# Running a MLOps pipeline in MLServer

This example walks you through how to create and serialise a [MLOps pipeline](https://github.com/SeldonIO/mlops), which can then be served through MLServer.
This pipeline can contain custom Python arbitrary code.

## Creating the pipeline

The first step will be to create our MLOps pipeline.

In [46]:
from mlops.serve.serve import Model, SeldonRay
from mlops.seldon.servers import ServerType
import numpy as np

@SeldonRay(name="s1", endpoint="/endpoint")
class MyServer(object):
    def __init__(self):
        self.count = 0

    @Model(name="irissk",
           uri="gs://seldon-models/sklearn/iris",
           server_type=ServerType.sklearn_server,
           namespace="default")
    def iris_prediction_sklearn(self, data) -> np.array:
        return np.array(data)

    @Model(name="irisxgb",
           uri="gs://seldon-models/xgboost/iris",
           server_type=ServerType.xgboost_server,
           namespace="default")
    def iris_prediction_xgb(self, data) -> np.array:
        return np.array(data)

    def pipeline(self, request: np.array) -> np.array:
        res1 = self.iris_prediction_sklearn(request)
        if res1[0][0] > 0.7:
            return res1
        else:
            return self.iris_prediction_xgb(request)

pipeline = MyServer()

# Mock input data to downstream models
# pipeline.iris_prediction_sklearn.set_prediction(np.array([[0.9, 2, 3]]))
# pipeline.iris_prediction_xgb.set_prediction(np.array([[4, 5, 6]]))

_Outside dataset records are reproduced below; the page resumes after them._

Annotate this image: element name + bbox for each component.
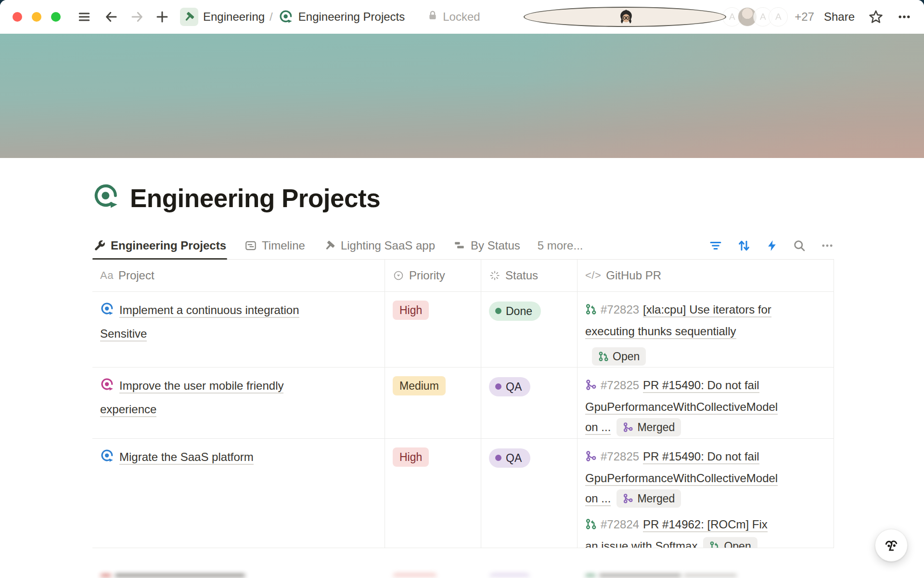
new-page-icon[interactable]: [155, 10, 169, 24]
avatar: [524, 7, 726, 27]
project-cell[interactable]: Migrate the SaaS platform: [92, 439, 385, 548]
breadcrumb-separator: /: [270, 10, 273, 24]
status-pill: Done: [489, 302, 541, 321]
scroll-gap: [92, 548, 834, 565]
breadcrumb-current[interactable]: Engineering Projects: [298, 10, 405, 24]
breadcrumb-root[interactable]: Engineering: [203, 10, 265, 24]
hammer-icon: [323, 239, 336, 252]
pull-request-merged-icon: [585, 377, 597, 397]
page-title: Engineering Projects: [130, 184, 380, 213]
pr-number: #72824: [601, 518, 639, 531]
pr-status-badge: Merged: [616, 418, 681, 436]
page-icon[interactable]: [92, 183, 120, 213]
status-cell[interactable]: QA: [481, 439, 578, 548]
column-header-github-pr[interactable]: </> GitHub PR: [578, 260, 834, 291]
project-link[interactable]: Improve the user mobile friendly experie…: [100, 379, 283, 417]
priority-pill: High: [393, 447, 429, 467]
avatar-stack[interactable]: A A A: [524, 7, 788, 27]
sort-icon[interactable]: [737, 238, 751, 253]
hammer-icon: [180, 8, 198, 26]
filter-icon[interactable]: [709, 239, 722, 252]
priority-pill: Medium: [393, 376, 446, 395]
view-tabs: Engineering Projects Timeline Lighting S…: [92, 232, 834, 260]
pr-number: #72823: [601, 303, 639, 316]
project-link[interactable]: Migrate the SaaS platform: [119, 450, 254, 465]
menu-icon[interactable]: [77, 10, 91, 24]
column-header-priority[interactable]: Priority: [385, 260, 481, 291]
timeline-icon: [244, 239, 257, 252]
back-icon[interactable]: [104, 10, 118, 24]
pull-request-open-icon: [585, 301, 597, 321]
status-pill: QA: [489, 377, 530, 396]
pr-entry: #72823[xla:cpu] Use iterators for execut…: [585, 300, 828, 366]
star-icon[interactable]: [868, 9, 884, 25]
column-header-status[interactable]: Status: [481, 260, 578, 291]
lock-icon: [427, 10, 438, 24]
project-cell[interactable]: Improve the user mobile friendly experie…: [92, 368, 385, 438]
ai-assistant-button[interactable]: [875, 529, 908, 562]
avatar: A: [769, 7, 788, 26]
breadcrumb: Engineering / Engineering Projects: [180, 8, 405, 26]
github-pr-cell[interactable]: #72825PR #15490: Do not fail GpuPerforma…: [578, 439, 834, 548]
pr-entry: #72824PR #14962: [ROCm] Fix an issue wit…: [585, 514, 828, 548]
close-window-button[interactable]: [13, 12, 22, 22]
table-row: Implement a continuous integration Sensi…: [92, 292, 834, 368]
code-icon: </>: [585, 269, 601, 282]
status-dot: [495, 383, 501, 390]
table-row: Migrate the SaaS platform High QA #72825…: [92, 439, 834, 548]
table-row: Improve the user mobile friendly experie…: [92, 368, 834, 439]
pull-request-open-icon: [709, 541, 720, 548]
pr-entry: #72825PR #15490: Do not fail GpuPerforma…: [585, 375, 828, 437]
priority-cell[interactable]: High: [385, 439, 481, 548]
priority-pill: High: [393, 301, 429, 320]
toolbar: Engineering / Engineering Projects Locke…: [0, 0, 924, 34]
view-options-icon[interactable]: [821, 239, 834, 252]
tab-by-status[interactable]: By Status: [452, 232, 521, 259]
cycle-icon: [100, 449, 115, 470]
status-pill: QA: [489, 448, 530, 468]
minimize-window-button[interactable]: [32, 12, 41, 22]
pr-entry: #72825PR #15490: Do not fail GpuPerforma…: [585, 447, 828, 509]
more-options-icon[interactable]: [897, 10, 911, 24]
github-pr-cell[interactable]: #72823[xla:cpu] Use iterators for execut…: [578, 292, 834, 367]
zoom-window-button[interactable]: [51, 12, 61, 22]
status-dot: [495, 308, 501, 314]
tab-timeline[interactable]: Timeline: [244, 232, 306, 259]
lock-status[interactable]: Locked: [427, 10, 480, 24]
pull-request-merged-icon: [623, 493, 633, 504]
status-dot: [495, 455, 501, 461]
priority-cell[interactable]: High: [385, 292, 481, 367]
pull-request-merged-icon: [585, 448, 597, 468]
github-pr-cell[interactable]: #72825PR #15490: Do not fail GpuPerforma…: [578, 368, 834, 438]
status-cell[interactable]: QA: [481, 368, 578, 438]
clipped-next-row: [92, 565, 834, 577]
pr-status-badge: Merged: [616, 489, 681, 508]
share-button[interactable]: Share: [824, 10, 855, 24]
priority-cell[interactable]: Medium: [385, 368, 481, 438]
more-views-button[interactable]: 5 more...: [538, 239, 583, 252]
spinner-icon: [489, 270, 500, 281]
avatar-overflow-count[interactable]: +27: [795, 10, 814, 24]
tab-engineering-projects[interactable]: Engineering Projects: [92, 232, 227, 259]
project-link[interactable]: Implement a continuous integration Sensi…: [100, 303, 299, 342]
pr-number: #72825: [601, 450, 639, 463]
search-icon[interactable]: [793, 239, 806, 252]
cycle-icon: [100, 378, 115, 399]
pr-number: #72825: [601, 379, 639, 392]
pull-request-open-icon: [598, 351, 609, 362]
column-header-project[interactable]: Aa Project: [92, 260, 385, 291]
cover-image[interactable]: [0, 34, 924, 158]
project-cell[interactable]: Implement a continuous integration Sensi…: [92, 292, 385, 367]
pull-request-merged-icon: [623, 422, 633, 433]
app-window: Engineering / Engineering Projects Locke…: [0, 0, 924, 578]
page-body: Engineering Projects Engineering Project…: [0, 183, 924, 577]
wrench-icon: [93, 239, 106, 252]
pull-request-open-icon: [585, 516, 597, 536]
lightning-icon[interactable]: [766, 239, 778, 252]
cycle-icon: [100, 302, 115, 323]
pr-status-badge: Open: [703, 537, 757, 548]
locked-label: Locked: [443, 10, 480, 24]
status-cell[interactable]: Done: [481, 292, 578, 367]
tab-lighting-saas-app[interactable]: Lighting SaaS app: [322, 232, 436, 259]
forward-icon[interactable]: [130, 10, 144, 24]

This pipeline can then be serialised using `cloudpickle`.

In [47]:
import cloudpickle

with open("mlops-pipeline.pickle", 'wb') as pipeline_file:
    # Explicitly use Pickle's protocol 4 for compatibility with Python 3.7
    cloudpickle.dump(pipeline, pipeline_file, protocol=4)

## Serving the pipeline

Once we have our pipeline created and serialised, we can then create a `model-settings.json` file.
This configuration file will hold the configuration specific to our MLOps pipeline.

In [15]:
%%writefile ./model-settings.json
{
    "name": "mlops-pipeline",
    "implementation": "mlserver_mlops.MLOpsModel",
    "parameters": {
        "uri": "./mlops-pipeline.pickle"
    }
}

Overwriting ./model-settings.json


### Start serving our model

Now that we have our config in-place, we can start the server by running `mlserver start .`. This needs to either be ran from the same directory where our config files are or pointing to the folder where they are.

```shell
mlserver start .
```

Since this command will start the server and block the terminal, waiting for requests, this will need to be ran in the background on a separate terminal.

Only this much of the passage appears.